▸ **What this task involves**
Find all the lines in the entries below that hold the word "systém" and copy them.

▸ **Dataset entries**
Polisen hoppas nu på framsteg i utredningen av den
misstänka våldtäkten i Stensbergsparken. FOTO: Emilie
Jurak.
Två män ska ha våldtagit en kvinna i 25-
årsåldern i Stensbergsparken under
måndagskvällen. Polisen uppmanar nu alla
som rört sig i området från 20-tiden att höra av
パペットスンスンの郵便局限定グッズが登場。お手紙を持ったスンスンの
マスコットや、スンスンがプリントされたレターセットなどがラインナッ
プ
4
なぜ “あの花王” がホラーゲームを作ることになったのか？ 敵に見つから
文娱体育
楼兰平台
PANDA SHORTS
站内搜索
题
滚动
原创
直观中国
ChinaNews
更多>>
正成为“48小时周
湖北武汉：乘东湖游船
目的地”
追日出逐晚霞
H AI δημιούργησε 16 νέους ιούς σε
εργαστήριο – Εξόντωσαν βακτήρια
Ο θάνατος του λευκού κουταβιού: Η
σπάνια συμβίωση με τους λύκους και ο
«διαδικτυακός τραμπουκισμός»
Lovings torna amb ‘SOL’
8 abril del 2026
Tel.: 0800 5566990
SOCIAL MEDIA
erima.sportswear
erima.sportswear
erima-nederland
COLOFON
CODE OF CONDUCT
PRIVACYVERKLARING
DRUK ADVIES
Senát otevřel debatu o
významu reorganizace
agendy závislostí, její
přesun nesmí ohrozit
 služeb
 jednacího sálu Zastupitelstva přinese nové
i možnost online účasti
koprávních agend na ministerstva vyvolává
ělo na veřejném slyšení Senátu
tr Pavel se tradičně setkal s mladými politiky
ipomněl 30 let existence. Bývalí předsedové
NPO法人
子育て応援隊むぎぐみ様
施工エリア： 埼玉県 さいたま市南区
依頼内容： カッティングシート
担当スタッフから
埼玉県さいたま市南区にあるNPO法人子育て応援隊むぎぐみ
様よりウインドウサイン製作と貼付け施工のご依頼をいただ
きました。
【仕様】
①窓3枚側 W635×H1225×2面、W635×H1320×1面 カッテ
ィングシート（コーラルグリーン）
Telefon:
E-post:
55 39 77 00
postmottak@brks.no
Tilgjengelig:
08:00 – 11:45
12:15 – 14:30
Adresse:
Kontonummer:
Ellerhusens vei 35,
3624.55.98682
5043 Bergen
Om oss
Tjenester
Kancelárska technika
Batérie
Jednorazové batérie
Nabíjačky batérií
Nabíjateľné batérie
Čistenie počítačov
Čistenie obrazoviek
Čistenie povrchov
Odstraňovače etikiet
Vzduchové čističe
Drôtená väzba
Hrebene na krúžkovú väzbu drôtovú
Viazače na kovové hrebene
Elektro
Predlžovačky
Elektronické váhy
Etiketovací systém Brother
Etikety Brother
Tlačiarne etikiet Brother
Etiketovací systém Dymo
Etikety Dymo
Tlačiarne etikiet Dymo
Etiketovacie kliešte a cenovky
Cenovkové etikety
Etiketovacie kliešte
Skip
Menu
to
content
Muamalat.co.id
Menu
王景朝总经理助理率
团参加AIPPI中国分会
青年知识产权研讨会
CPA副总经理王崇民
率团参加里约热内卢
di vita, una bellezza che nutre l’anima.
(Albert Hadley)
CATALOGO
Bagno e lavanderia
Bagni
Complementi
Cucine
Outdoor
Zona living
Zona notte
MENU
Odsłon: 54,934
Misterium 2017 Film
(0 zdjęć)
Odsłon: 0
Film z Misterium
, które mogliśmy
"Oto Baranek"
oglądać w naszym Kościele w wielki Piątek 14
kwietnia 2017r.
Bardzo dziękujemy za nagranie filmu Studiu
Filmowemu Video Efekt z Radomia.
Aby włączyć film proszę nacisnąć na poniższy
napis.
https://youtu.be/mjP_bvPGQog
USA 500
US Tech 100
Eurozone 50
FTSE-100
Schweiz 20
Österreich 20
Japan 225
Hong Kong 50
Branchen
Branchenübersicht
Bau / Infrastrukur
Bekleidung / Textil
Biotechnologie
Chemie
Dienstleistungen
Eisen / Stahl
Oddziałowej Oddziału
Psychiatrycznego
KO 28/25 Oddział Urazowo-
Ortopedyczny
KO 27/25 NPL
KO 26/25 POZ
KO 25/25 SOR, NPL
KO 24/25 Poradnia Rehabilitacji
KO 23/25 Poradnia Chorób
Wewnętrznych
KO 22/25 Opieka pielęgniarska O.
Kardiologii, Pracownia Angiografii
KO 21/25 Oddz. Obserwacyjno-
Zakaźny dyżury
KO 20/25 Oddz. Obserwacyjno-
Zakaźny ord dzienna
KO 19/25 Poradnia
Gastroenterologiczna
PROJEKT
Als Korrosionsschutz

▸ **Output**
Etiketovací systém Brother
Etiketovací systém Dymo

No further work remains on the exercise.